REQUIREMENT:
An exact copy of all the data below is needed, without its pictures.

^^^^^^^^

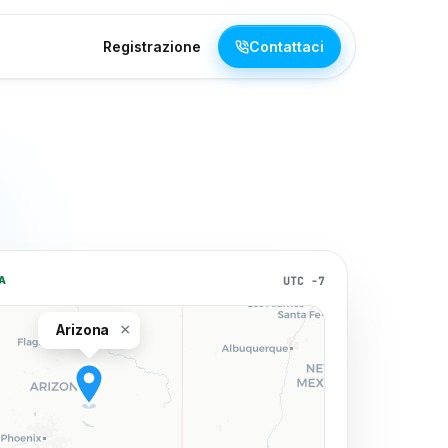
Registrazione
Contattaci
UTC −7
A
×
Arizona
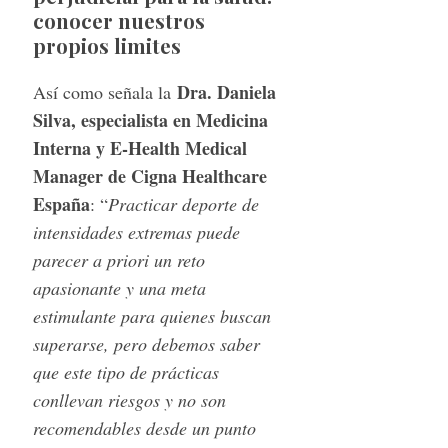
conocer nuestros
propios limites
Dra. Daniela
Así como señala la
Silva, especialista en Medicina
Interna y E-Health Medical
Manager de Cigna Healthcare
España
: “
Practicar deporte de
intensidades extremas puede
parecer a priori un reto
apasionante y una meta
estimulante para quienes buscan
superarse, pero debemos saber
que este tipo de prácticas
conllevan riesgos y no son
recomendables desde un punto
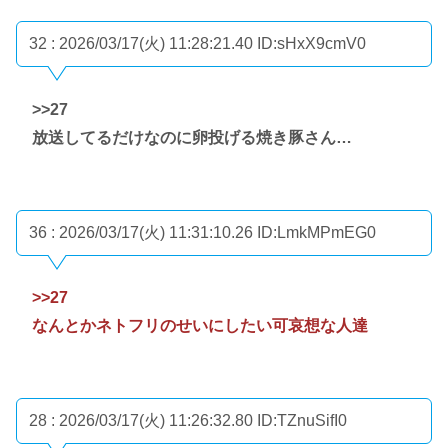
32 : 2026/03/17(火) 11:28:21.40
ID:sHxX9cmV0
>>27
放送してるだけなのに卵投げる焼き豚さん…
36 : 2026/03/17(火) 11:31:10.26
ID:LmkMPmEG0
>>27
なんとかネトフリのせいにしたい可哀想な人達
28 : 2026/03/17(火) 11:26:32.80
ID:TZnuSifI0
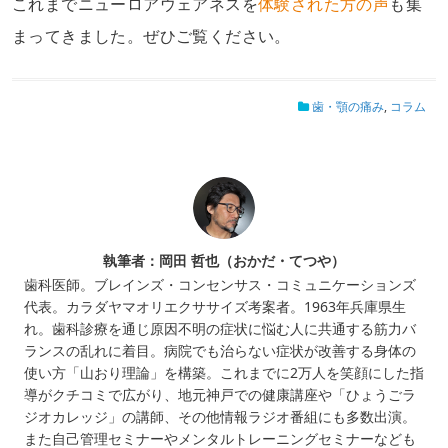
これまでニューロアウェアネスを
体験された方の声
も集
まってきました。ぜひご覧ください。
歯・顎の痛み
,
コラム
執筆者：岡田 哲也（おかだ・てつや）
歯科医師。ブレインズ・コンセンサス・コミュニケーションズ
代表。カラダヤマオリエクササイズ考案者。1963年兵庫県生
れ。歯科診療を通じ原因不明の症状に悩む人に共通する筋力バ
ランスの乱れに着目。病院でも治らない症状が改善する身体の
使い方「山おり理論」を構築。これまでに2万人を笑顔にした指
導がクチコミで広がり、地元神戸での健康講座や「ひょうごラ
ジオカレッジ」の講師、その他情報ラジオ番組にも多数出演。
また自己管理セミナーやメンタルトレーニングセミナーなども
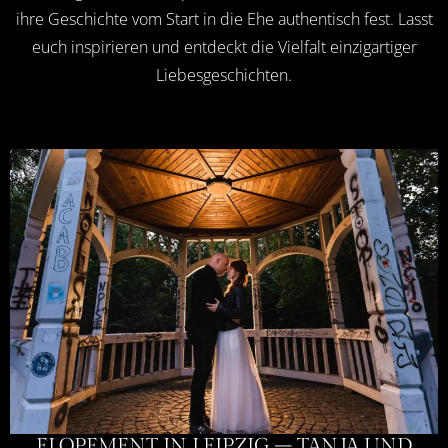
ihre Geschichte vom Start in die Ehe authentisch fest. Lasst
euch inspirieren und entdeckt die Vielfalt einzigartiger
Liebesgeschichten.
ELOPEMENT IN LEIPZIG – TANJA UND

^^^^^^^^

EXPECTED ANSWER:
Registrazione
Contattaci
UTC −7
A
×
Arizona
conocer nuestros
propios limites
Dra. Daniela
Así como señala la
Silva, especialista en Medicina
Interna y E-Health Medical
Manager de Cigna Healthcare
España
: “
Practicar deporte de
intensidades extremas puede
parecer a priori un reto
apasionante y una meta
estimulante para quienes buscan
superarse, pero debemos saber
que este tipo de prácticas
conllevan riesgos y no son
recomendables desde un punto
32 : 2026/03/17(火) 11:28:21.40
ID:sHxX9cmV0
>>27
放送してるだけなのに卵投げる焼き豚さん…
36 : 2026/03/17(火) 11:31:10.26
ID:LmkMPmEG0
>>27
なんとかネトフリのせいにしたい可哀想な人達
28 : 2026/03/17(火) 11:26:32.80
ID:TZnuSifI0
これまでニューロアウェアネスを
体験された方の声
も集
まってきました。ぜひご覧ください。
歯・顎の痛み
,
コラム
執筆者：岡田 哲也（おかだ・てつや）
歯科医師。ブレインズ・コンセンサス・コミュニケーションズ
代表。カラダヤマオリエクササイズ考案者。1963年兵庫県生
れ。歯科診療を通じ原因不明の症状に悩む人に共通する筋力バ
ランスの乱れに着目。病院でも治らない症状が改善する身体の
使い方「山おり理論」を構築。これまでに2万人を笑顔にした指
導がクチコミで広がり、地元神戸での健康講座や「ひょうごラ
ジオカレッジ」の講師、その他情報ラジオ番組にも多数出演。
また自己管理セミナーやメンタルトレーニングセミナーなども
ihre Geschichte vom Start in die Ehe authentisch fest. Lasst
euch inspirieren und entdeckt die Vielfalt einzigartiger
Liebesgeschichten.
ELOPEMENT IN LEIPZIG – TANJA UND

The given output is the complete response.